Confronting the Last Mile Problem in the Developing World

Thousands of products aimed at fixing the problems of the developing world are designed at companies and schools like to MIT. Are they working? Are they being purchased? Are they reaching the intended user? After Diana Jue Rajasingh ’09, MCP ’12 traveled to India and China as an undergrad, she saw the discrepancy firsthand.

“Even though we were making these really great technologies for the people living in communities that were disconnected from cities or mainstream retail, they didn’t have any access to the products. There was so much focus on making the product and not enough focus on getting the product to people.”

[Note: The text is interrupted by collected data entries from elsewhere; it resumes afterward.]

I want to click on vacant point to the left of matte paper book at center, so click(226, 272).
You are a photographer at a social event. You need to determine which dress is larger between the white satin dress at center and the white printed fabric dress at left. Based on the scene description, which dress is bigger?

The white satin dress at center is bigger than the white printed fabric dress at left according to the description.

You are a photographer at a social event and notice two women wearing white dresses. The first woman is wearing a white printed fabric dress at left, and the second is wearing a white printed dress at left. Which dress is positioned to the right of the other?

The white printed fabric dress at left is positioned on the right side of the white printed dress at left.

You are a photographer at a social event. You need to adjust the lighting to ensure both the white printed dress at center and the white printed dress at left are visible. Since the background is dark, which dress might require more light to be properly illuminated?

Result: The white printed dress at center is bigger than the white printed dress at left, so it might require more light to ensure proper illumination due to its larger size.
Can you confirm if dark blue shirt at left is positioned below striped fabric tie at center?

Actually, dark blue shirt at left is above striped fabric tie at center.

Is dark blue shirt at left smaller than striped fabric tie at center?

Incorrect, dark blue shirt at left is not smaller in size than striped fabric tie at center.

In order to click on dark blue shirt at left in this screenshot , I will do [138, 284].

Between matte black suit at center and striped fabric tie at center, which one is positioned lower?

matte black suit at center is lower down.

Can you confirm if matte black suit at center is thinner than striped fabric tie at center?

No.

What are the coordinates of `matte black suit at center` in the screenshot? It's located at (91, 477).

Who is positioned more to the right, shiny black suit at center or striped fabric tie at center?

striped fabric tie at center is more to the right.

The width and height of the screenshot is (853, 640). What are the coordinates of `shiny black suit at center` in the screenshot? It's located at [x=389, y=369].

After her first trip to India, she decided to return with a plan to address this problem. As a graduate student at MIT, Rajasingh traveled to India two more times to conduct research through MIT International Science and Technology Initiatives (MISTI) and her thesis focused on the gap between making technologies and getting them to Indian villages. A tip from her thesis reader, Media Lab lecturer Joost Bonsen, connected her to a Harvard student that was cross-registered in one of his classes, Jackie Stenson who shared her passion and they came up with the idea for their company over lunch at Mass. Avenue’s Flour Bakery.

Essmart, a distribution company that brings life-improving technologies to people in India, was founded by Rajasingh and Stenson in August 2012 with one distribution center in Pollachi and it has since expanded to six throughout the state of Tamil Nadu.

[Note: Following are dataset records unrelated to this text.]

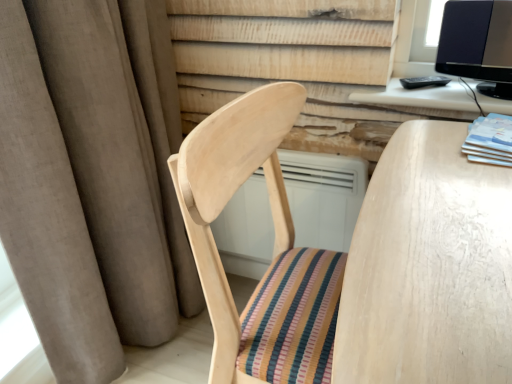 At what (x,y) coordinates should I click in order to perform the action: click on vacant space that is to the left of black glossy monitor at upper right. Please return your answer as a coordinate pair (x, y). The width and height of the screenshot is (512, 384). Looking at the image, I should click on (407, 91). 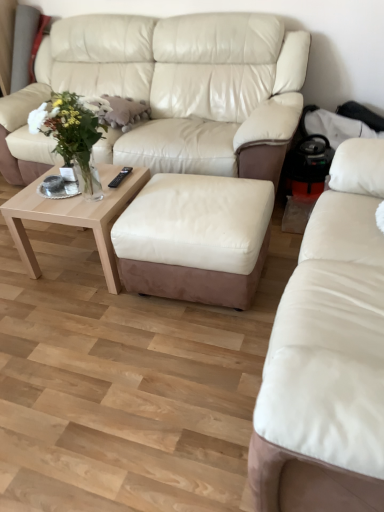 Question: Is white leather ottoman at center to the left of light wood/texture coffee table at lower center from the viewer's perspective?

Choices:
 (A) no
 (B) yes

Answer: (A)

Question: Considering the relative sizes of white leather ottoman at center and light wood/texture coffee table at lower center in the image provided, is white leather ottoman at center wider than light wood/texture coffee table at lower center?

Choices:
 (A) no
 (B) yes

Answer: (B)

Question: Is white leather ottoman at center beside light wood/texture coffee table at lower center?

Choices:
 (A) yes
 (B) no

Answer: (B)

Question: From the image's perspective, would you say white leather ottoman at center is positioned over light wood/texture coffee table at lower center?

Choices:
 (A) no
 (B) yes

Answer: (A)

Question: From a real-world perspective, is white leather ottoman at center on light wood/texture coffee table at lower center?

Choices:
 (A) no
 (B) yes

Answer: (B)

Question: Is translucent glass vase at center to the left or to the right of light wood/texture coffee table at lower center in the image?

Choices:
 (A) left
 (B) right

Answer: (B)

Question: From their relative heights in the image, would you say translucent glass vase at center is taller or shorter than light wood/texture coffee table at lower center?

Choices:
 (A) short
 (B) tall

Answer: (B)

Question: Looking at the image, does translucent glass vase at center seem bigger or smaller compared to light wood/texture coffee table at lower center?

Choices:
 (A) small
 (B) big

Answer: (A)

Question: Is point (72, 148) positioned closer to the camera than point (39, 207)?

Choices:
 (A) farther
 (B) closer

Answer: (B)

Question: From the image's perspective, is light wood/texture coffee table at lower center located above or below leather studio couch at center, which is the 2th studio couch from back to front?

Choices:
 (A) below
 (B) above

Answer: (B)

Question: From a real-world perspective, is light wood/texture coffee table at lower center positioned above or below leather studio couch at center, which is the 2th studio couch from back to front?

Choices:
 (A) below
 (B) above

Answer: (A)

Question: Is point click(117, 205) positioned closer to the camera than point click(264, 371)?

Choices:
 (A) closer
 (B) farther

Answer: (B)

Question: Based on their positions, is light wood/texture coffee table at lower center located to the left or right of leather studio couch at center, which is the 2th studio couch from back to front?

Choices:
 (A) right
 (B) left

Answer: (B)

Question: From the image's perspective, is beige leather couch at upper center, which ranks as the second studio couch in front-to-back order, located above or below translucent glass vase at center?

Choices:
 (A) below
 (B) above

Answer: (B)

Question: Is point (218, 59) positioned closer to the camera than point (87, 194)?

Choices:
 (A) farther
 (B) closer

Answer: (A) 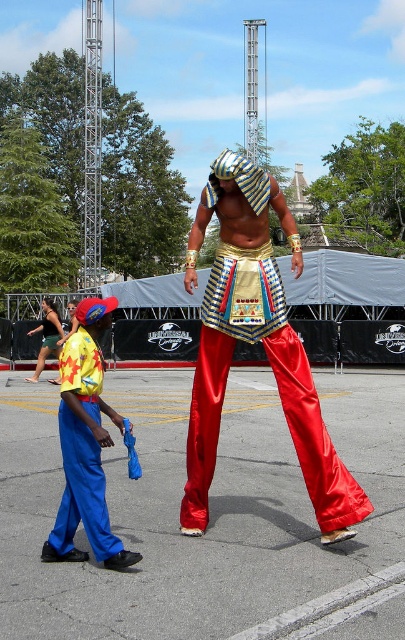 Can you confirm if shiny red pants at center is smaller than blue satin pants at lower left?

No.

Is point (247, 193) farther from viewer compared to point (76, 436)?

Yes, it is.

Where is `shiny red pants at center`? The image size is (405, 640). shiny red pants at center is located at coordinates (255, 340).

Locate an element on the screen. Image resolution: width=405 pixels, height=640 pixels. shiny red pants at center is located at coordinates (255, 340). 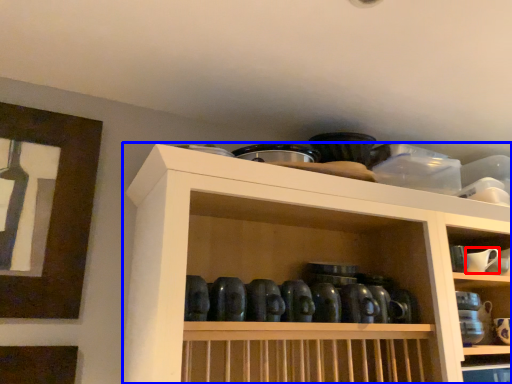 Question: Among these objects, which one is nearest to the camera, tableware (highlighted by a red box) or shelf (highlighted by a blue box)?

Choices:
 (A) tableware
 (B) shelf

Answer: (B)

“We started with a pilot during IAP before I graduated,” says Rajasingh. “We went to Pollachi, a small town in south India, where we established our first office. We interviewed 200 retail stores about selling products and were able to test the market by giving stores sample products to sell.”

Since then, they have developed relationships with more than 1,300 stores across six different regions in Tamil Nadu. Many of the shops focus on fast-moving consumer products and goods like shampoo, Coca Cola, and cheap toys. Most have never heard of the 100 products available in the Essmart catalog.

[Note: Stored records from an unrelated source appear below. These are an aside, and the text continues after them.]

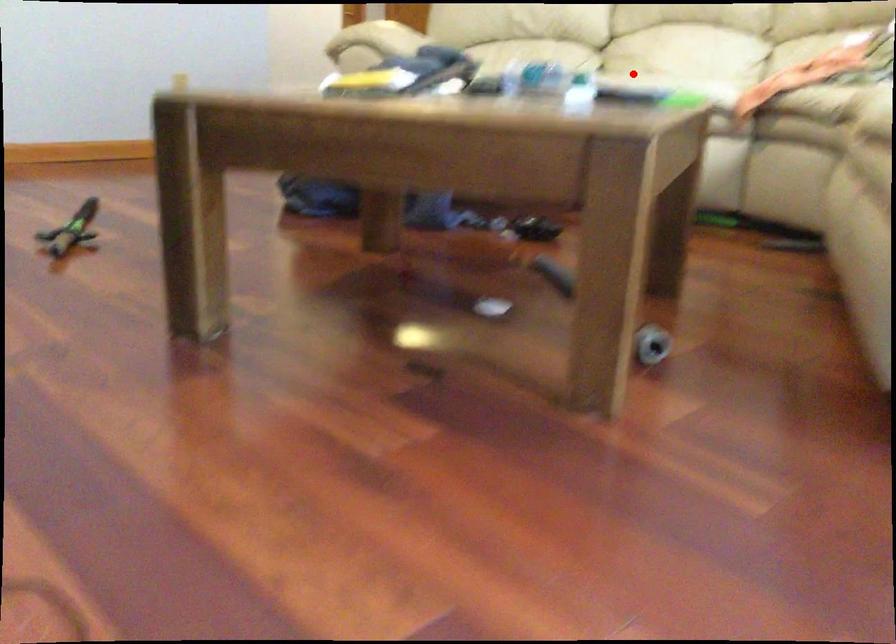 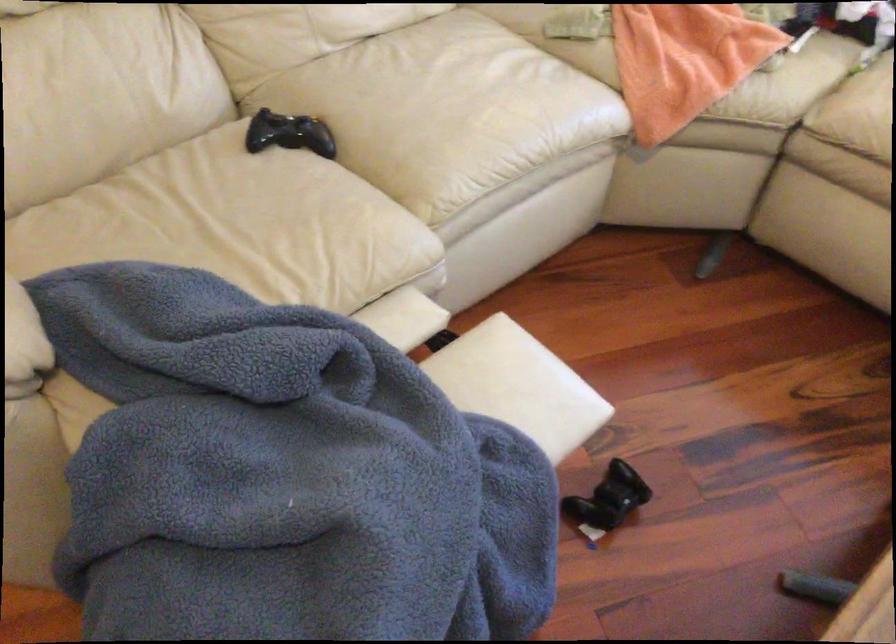 Find the pixel in the second image that matches the highlighted location in the first image.

(446, 109) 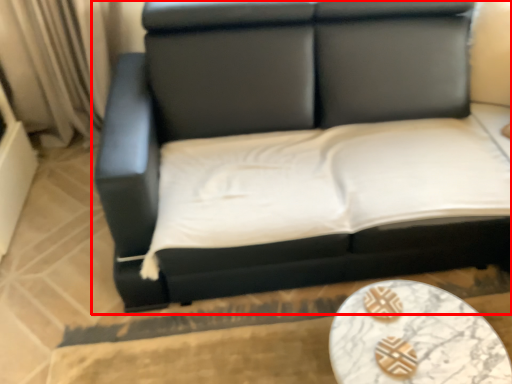 Question: From the image's perspective, what is the correct spatial relationship of studio couch (annotated by the red box) in relation to table?

Choices:
 (A) above
 (B) below

Answer: (A) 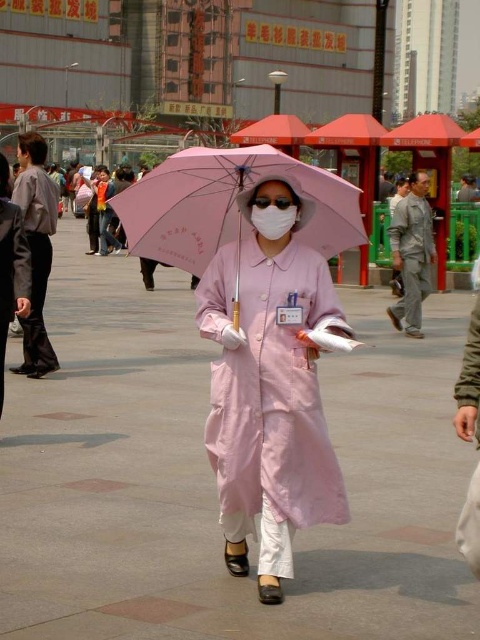 Can you confirm if pink fabric umbrella at center is positioned to the left of white matte mask at center?

Indeed, pink fabric umbrella at center is positioned on the left side of white matte mask at center.

Which is more to the right, pink fabric umbrella at center or white matte mask at center?

white matte mask at center is more to the right.

Image resolution: width=480 pixels, height=640 pixels. I want to click on pink fabric umbrella at center, so click(230, 205).

Where is `pink fabric umbrella at center`? This screenshot has height=640, width=480. pink fabric umbrella at center is located at coordinates (230, 205).

Who is positioned more to the left, matte pink coat at center or matte gray robe at left?

matte gray robe at left

Can you confirm if matte pink coat at center is smaller than matte gray robe at left?

Incorrect, matte pink coat at center is not smaller in size than matte gray robe at left.

Between point (217, 449) and point (44, 253), which one is positioned behind?

Positioned behind is point (44, 253).

At what (x,y) coordinates should I click in order to perform the action: click on matte pink coat at center. Please return your answer as a coordinate pair (x, y). The height and width of the screenshot is (640, 480). Looking at the image, I should click on (271, 392).

Between point (241, 538) and point (312, 179), which one is positioned behind?

The point (312, 179) is behind.

Does matte pink coat at center lie in front of pink fabric umbrella at center?

Yes, matte pink coat at center is in front of pink fabric umbrella at center.

Find the location of a particular element. Image resolution: width=480 pixels, height=640 pixels. matte pink coat at center is located at coordinates (271, 392).

Image resolution: width=480 pixels, height=640 pixels. I want to click on matte pink coat at center, so click(271, 392). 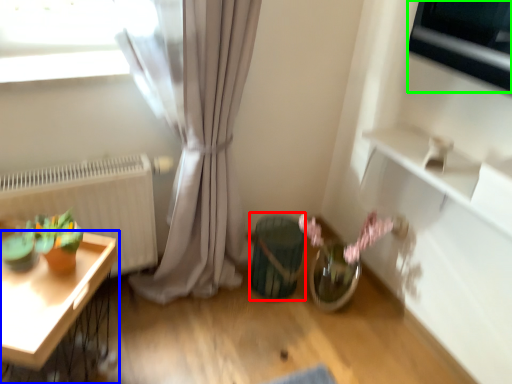 Question: Which object is the farthest from vase (highlighted by a red box)? Choose among these: table (highlighted by a blue box) or appliance (highlighted by a green box).

Choices:
 (A) table
 (B) appliance

Answer: (B) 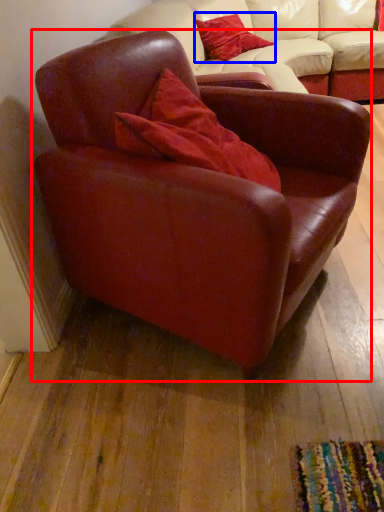 Question: Among these objects, which one is farthest to the camera, chair (highlighted by a red box) or pillow (highlighted by a blue box)?

Choices:
 (A) chair
 (B) pillow

Answer: (B)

And for many, these new products are life changing. “For me, recognizing the amount of impact I can have on one person’s life through bringing them a new product is the most rewarding,” says Rajasingh. “Like seeing that a solar lantern can help a family see at night because they’re not connected to the grid or helping a man work more hours to earn more money for his family.”

Rajasingh says they are constantly searching for useful and relevant products and they rely on feedback from shop owners. “We try to offer a balance of what we think are innovative and socially impactful products and also what people will actually buy and what they need,” says Rajasingh. “Sometimes there is a disconnect between what people are making and what people actually need. A cookstove is a product that is really big in the development sphere, there’s an entire Global Alliance for Clean Cookstoves, but they are something that require a lot of behavioral change and effort to market in these villages so they aren’t often purchased. We keep the product in the catalog because it has a lot of social impact but it’s not the only product.”

The company has addressed one frequent problem—poor-quality, easily-broken goods. “We built our reputation on quality products and after-sales service,” says Rajasingh. The Essmart guarantee means that the company will contact the manufacturer or facilitate fixing or replacing the items, a huge benefit for customers living in remote villages.